Exposant avoir constaté en 2025 que la SCI BTS26 a entrepris des travaux affectant les parties communes sans autorisation préalable de l’assemblée générale des copropriétaires (percement de la façade pour le passage de câbles et/ou installations techniques) et use de la courette commune à titre privatif en y entreposant du mobilier, le syndicat des copropriétaires de l’immeuble sis [Adresse 1] à [Localité 5] représenté par son syndic en exercice, la société Cabinet Roumilhac (ci-après, « le syndicat des copropriétaires ») a, par actes de commissaire de justice en date des 22 et 24 décembre 2025 et 7 janvier 2026, fait assigner son assureur la société Axa France IARD, la société Alliance internationale assurances commerce et la SCI BTS26 devant le président du tribunal judiciaire, statuant en référé, aux fins d’obtenir, sur le fondement de l’article 145 du code de procédure civile, la désignation d’un expert judiciaire qui aura pour mission de dresser tous états descriptifs et qualitatifs de l’appartement de la SCI BTS26, y compris la cave, ainsi que de l’ensemble des parties communes de l’immeuble, y compris la courette, la façade et les appartements et propriétés voisines afin de déterminer si, à son avis, lesdits appartements et propriétés présentent ou non des dégradations, désordres, malfaçons, non-façons et/ou non-conformités, notamment inhérents à la nature des travaux entrepris sans autorisation par la SCI BTS26, de donner son avis sur les griefs du syndicat des copropriétaires figurant dans ses courriers des 30 juillet et 24 septembre 2025 et en rechercher les causes, donner son avis sur la nature et l’ampleur des travaux à entreprendre et donc sur leurs conséquences financières en résultant et en rechercher les causes, donner son avis sur les conséquences de l’inertie de la SCI BTS26 de son retard dans l’exécution des travaux de remise en état et du préjudice en résultant et en rechercher les causes et la condamnation de la SCI BTS26 à lui régler la somme de 10 000 euros au titre de l’article 700 du code de procédure civile, outre les entiers dépens.

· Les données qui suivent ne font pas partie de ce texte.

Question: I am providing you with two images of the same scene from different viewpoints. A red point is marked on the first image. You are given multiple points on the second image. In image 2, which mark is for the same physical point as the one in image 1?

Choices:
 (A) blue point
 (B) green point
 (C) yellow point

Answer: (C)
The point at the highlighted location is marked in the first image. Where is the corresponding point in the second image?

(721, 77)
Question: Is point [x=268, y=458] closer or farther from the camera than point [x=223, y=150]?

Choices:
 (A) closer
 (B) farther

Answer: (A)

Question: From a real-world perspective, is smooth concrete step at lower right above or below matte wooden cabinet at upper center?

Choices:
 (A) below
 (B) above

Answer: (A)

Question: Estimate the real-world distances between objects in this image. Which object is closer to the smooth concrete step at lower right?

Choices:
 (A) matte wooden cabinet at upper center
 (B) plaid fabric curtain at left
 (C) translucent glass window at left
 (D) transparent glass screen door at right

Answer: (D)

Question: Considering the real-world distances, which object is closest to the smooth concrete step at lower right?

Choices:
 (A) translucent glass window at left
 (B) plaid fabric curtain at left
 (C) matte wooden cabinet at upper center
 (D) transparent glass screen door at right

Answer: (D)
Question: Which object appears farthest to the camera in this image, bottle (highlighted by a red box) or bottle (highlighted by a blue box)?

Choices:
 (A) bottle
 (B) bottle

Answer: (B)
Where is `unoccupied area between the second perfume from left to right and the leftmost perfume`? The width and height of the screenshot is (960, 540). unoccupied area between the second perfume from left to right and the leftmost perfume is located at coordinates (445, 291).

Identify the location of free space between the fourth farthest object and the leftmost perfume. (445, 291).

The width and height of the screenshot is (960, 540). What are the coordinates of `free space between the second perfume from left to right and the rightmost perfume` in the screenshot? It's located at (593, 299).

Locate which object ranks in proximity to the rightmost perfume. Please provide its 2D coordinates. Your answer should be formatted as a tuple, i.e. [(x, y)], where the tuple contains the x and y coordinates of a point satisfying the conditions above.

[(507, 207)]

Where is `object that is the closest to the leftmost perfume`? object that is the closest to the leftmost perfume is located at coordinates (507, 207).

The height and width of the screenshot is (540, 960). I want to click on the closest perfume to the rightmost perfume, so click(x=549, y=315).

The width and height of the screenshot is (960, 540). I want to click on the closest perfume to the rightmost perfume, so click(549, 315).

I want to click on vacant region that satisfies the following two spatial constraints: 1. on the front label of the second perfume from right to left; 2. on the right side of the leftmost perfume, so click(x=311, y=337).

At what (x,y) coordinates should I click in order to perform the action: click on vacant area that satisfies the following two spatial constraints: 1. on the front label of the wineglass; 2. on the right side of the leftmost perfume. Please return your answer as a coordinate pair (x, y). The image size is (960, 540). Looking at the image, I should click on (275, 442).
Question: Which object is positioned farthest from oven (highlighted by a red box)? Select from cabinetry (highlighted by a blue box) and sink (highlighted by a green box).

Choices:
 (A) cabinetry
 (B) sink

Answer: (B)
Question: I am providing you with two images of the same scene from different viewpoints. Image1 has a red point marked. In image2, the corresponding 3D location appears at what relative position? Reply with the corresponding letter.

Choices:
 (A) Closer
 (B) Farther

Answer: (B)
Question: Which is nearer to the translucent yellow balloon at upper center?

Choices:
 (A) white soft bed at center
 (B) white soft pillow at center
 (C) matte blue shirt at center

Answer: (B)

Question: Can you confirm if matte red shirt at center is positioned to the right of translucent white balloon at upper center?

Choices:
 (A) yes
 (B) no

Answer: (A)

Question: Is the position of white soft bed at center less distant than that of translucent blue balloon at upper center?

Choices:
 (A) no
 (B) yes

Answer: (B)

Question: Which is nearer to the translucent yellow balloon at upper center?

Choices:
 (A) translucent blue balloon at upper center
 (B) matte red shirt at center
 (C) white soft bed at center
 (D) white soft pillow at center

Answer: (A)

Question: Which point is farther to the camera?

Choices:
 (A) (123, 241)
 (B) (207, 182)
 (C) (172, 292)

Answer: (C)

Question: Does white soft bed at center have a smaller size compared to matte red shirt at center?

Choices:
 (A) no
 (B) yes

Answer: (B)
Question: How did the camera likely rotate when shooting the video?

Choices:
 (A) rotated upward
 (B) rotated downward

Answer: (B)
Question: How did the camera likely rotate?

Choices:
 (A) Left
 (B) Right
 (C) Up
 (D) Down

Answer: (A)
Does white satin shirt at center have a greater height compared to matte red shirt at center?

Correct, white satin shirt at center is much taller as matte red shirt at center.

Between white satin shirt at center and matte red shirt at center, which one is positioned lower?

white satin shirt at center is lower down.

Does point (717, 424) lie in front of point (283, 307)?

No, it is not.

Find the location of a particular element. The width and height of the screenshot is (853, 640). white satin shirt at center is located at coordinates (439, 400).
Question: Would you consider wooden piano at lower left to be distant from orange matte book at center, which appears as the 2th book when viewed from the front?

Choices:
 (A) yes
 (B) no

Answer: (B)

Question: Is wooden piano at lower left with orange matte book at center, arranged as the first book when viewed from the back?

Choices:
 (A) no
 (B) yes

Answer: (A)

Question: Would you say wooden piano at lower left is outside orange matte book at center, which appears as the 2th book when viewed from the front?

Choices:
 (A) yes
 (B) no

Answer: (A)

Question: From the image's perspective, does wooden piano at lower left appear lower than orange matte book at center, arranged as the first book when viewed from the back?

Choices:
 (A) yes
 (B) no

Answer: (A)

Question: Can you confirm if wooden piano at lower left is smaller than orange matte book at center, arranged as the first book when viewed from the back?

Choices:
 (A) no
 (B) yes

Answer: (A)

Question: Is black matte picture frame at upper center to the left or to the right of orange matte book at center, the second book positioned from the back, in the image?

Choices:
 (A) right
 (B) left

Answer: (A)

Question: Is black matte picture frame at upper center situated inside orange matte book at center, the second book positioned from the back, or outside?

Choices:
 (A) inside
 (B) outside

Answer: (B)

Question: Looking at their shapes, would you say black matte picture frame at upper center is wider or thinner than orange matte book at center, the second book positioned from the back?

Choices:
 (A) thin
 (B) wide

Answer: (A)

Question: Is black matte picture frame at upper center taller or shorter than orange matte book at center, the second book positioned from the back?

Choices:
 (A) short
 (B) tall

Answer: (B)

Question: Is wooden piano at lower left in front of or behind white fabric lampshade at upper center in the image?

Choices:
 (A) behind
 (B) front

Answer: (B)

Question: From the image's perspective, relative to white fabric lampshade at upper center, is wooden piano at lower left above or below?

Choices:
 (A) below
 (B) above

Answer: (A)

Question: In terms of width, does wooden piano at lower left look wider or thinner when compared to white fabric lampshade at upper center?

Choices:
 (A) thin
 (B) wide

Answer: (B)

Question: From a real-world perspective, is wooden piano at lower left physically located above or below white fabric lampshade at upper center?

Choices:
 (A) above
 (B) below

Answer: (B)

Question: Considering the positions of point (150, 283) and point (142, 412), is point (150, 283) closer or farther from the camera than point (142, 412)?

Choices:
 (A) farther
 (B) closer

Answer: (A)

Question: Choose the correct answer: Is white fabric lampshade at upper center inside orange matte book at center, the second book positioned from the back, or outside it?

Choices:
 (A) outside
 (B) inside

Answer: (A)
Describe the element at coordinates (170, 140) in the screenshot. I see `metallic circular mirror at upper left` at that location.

Cette affaire a été appelée pour la première fois à l’audience du 13 janvier 2026 lors de laquelle elle a fait l’objet d’un renvoi à la demande de la SCI BTS26 avec injonction pour les parties d’assister à un rendez-vous d’information sur la médiation. Les parties étant entrées en médiation, lors de l’audience du 24 février 2026, l’affaire a fait l’objet d’un renvoi.
La médiation n’ayant pas abouti, l’affaire a été plaidée à l’audience du 31 mars 2026.
Lors de cette audience, le syndicat des copropriétaires, représenté par son conseil, a maintenu ses demandes telles que contenues dans l’acte introductif d’instance, précisant toutefois solliciter la fixation de la mission du technicien conformément à la proposition de M. [K] qu’elle produit (constat des dégâts existants dans la courette, examen du mur percé sans autorisation et vérification de la cave transformée en chambre).
Dans ses écritures déposées et soutenues oralement à l’audience par son conseil, la SCI BTS26 sollicite, à titre principal, le débouté du syndicat des copropriétaires de sa demande d’expertise, à titre subsidiaire, le donné acte de ses protestations et réserves et, en tout état de cause, la condamnation du syndicat des copropriétaires à lui verser la somme de 3 000 euros.
Par conclusions déposées et soutenues oralement à l’audience par son conseil, la société Axa France IARD a sollicité le donné acte de ses protestations et réserves, dès lors qu’elle conteste à ce stade de la procédure la mobilisation de ses garanties.
Bien que régulièrement assignée à personne, la société Alliance internationale assurances commerce n’a pas constitué avocat. Il sera, en conséquence, statué, en application des dispositions des articles 473, alinéa 2, et 474, alinéa 1, du code de procédure civile, par décision réputée contradictoire.
Conformément à l’article 446-1 du code de procédure civile, pour plus ample informé de l’exposé et des prétentions des parties, il est renvoyé à l’assignation introductive d’instance, aux écritures déposées et développées oralement à l’audience ainsi qu’aux notes de l’audience.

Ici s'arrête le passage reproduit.